15.2 Transaction Cost Modeling
Transaction costs are a crucial determinant of net-of-fees portfolio performance. For an active portfolio with high turnover, transaction costs can easily consume half or more of gross alpha. Transaction costs include:
- Explicit costs: Commissions, exchange fees, taxes on financial transactions.
- Implicit costs: Bid-ask spread (the difference between the buy price and sell price), and market impact (the price movement caused by the manager’s own trading).
Market impact is particularly important for large institutional trades. The square-root market impact model is widely used:
\[ \text{Impact} \approx \gamma \cdot \sigma \cdot \sqrt{\frac{Q}{V}} \]where \( Q \) is the order size, \( V \) is the average daily trading volume, \( \sigma \) is daily volatility, and \( \gamma \) is a calibration constant (typically 0.5–1.0). Market impact grows with order size relative to liquidity — large orders in illiquid stocks incur disproportionately high costs.
Implementation shortfall (Perold, 1988) measures the difference between the decision price (the price at the time the trading decision is made) and the actual average execution price, incorporating both explicit costs and market impact. It is the most comprehensive measure of total transaction cost and provides a basis for evaluating trading desk performance.
15.3 Model Risk
Model risk is the risk of loss arising from the use of an incorrect or misspecified financial model.
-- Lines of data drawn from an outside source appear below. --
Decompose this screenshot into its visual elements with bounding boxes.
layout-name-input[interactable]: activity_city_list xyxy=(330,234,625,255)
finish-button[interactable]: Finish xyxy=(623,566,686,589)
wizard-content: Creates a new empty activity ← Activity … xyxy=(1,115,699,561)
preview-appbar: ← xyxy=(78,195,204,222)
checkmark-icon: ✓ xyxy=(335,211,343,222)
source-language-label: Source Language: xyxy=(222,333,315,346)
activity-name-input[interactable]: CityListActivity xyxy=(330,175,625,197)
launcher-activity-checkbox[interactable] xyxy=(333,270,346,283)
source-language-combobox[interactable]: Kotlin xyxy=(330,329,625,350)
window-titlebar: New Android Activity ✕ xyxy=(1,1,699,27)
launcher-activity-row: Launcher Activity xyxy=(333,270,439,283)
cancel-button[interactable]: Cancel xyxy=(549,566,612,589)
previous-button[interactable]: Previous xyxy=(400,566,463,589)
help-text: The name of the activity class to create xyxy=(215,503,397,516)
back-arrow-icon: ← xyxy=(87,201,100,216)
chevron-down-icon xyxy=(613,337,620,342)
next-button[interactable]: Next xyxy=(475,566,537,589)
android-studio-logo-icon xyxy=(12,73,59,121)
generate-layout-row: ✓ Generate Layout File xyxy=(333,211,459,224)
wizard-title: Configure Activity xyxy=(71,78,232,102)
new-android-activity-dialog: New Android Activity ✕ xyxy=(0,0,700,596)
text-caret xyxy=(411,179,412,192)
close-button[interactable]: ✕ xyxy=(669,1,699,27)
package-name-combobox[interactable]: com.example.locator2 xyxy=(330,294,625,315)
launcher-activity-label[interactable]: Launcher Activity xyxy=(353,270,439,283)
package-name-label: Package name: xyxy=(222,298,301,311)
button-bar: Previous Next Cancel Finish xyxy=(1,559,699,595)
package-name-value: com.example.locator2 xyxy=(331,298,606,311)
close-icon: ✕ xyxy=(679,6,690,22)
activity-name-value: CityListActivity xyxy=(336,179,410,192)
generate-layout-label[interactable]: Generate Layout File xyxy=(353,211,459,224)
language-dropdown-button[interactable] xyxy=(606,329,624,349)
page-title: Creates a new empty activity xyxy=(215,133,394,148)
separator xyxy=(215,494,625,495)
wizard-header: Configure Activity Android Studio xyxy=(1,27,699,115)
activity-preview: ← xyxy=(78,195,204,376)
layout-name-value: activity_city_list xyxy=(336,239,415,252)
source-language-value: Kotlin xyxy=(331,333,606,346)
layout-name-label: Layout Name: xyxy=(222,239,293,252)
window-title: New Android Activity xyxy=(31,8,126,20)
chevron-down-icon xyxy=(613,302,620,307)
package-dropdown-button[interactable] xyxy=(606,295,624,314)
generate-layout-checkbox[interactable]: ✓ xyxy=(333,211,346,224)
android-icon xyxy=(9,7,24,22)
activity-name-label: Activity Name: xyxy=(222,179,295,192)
In portfolio management, model risk arises from:
- Parameter estimation error: Using historical data to estimate expected returns, volatilities, and correlations introduces sampling error that distorts optimal weights.
- Model misspecification: The assumed return-generating process (e.g., normal distribution, linear factor model) may not accurately describe reality. Fat tails, negative skewness, and time-varying correlations are systematic features of financial returns that simple models miss.
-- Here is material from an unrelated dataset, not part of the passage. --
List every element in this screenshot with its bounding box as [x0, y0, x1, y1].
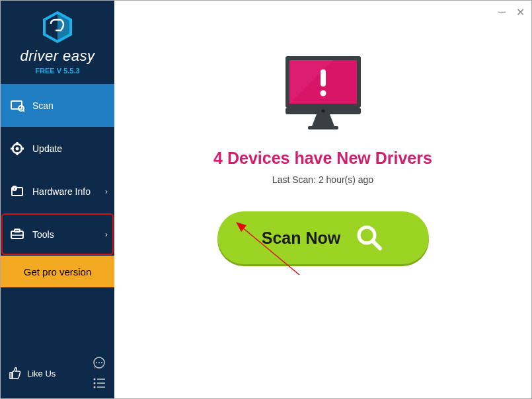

- Overfitting: A model calibrated to historical data may capture noise rather than signal, performing well in-sample but poorly out-of-sample. This is particularly severe in factor models with many predictors.
- Regime changes: Structural breaks — financial crises, regulatory changes, monetary policy shifts — can invalidate historically calibrated models.
Best practices for managing model risk include out-of-sample backtesting, cross-validation, stress testing, model comparison and ensemble methods, and maintaining qualitative judgment as a check on quantitative outputs.
These notes cover the major theoretical and applied frameworks of intermediate portfolio management as taught in AFM 427 at the University of Waterloo. Core references: Bodie, Kane & Marcus, Investments (12th ed.); CFA Institute CFA Program Curriculum, Levels II & III (2024); Grinold & Kahn, Active Portfolio Management (2nd ed.); Fama & French (1993), “Common Risk Factors in the Returns on Stocks and Bonds,” Journal of Financial Economics; Roll (1977), “A Critique of the Asset Pricing Theory’s Tests,” Journal of Financial Economics; Ledoit & Wolf (2004), “A well-conditioned estimator for large-dimensional covariance matrices,” Journal of Multivariate Analysis.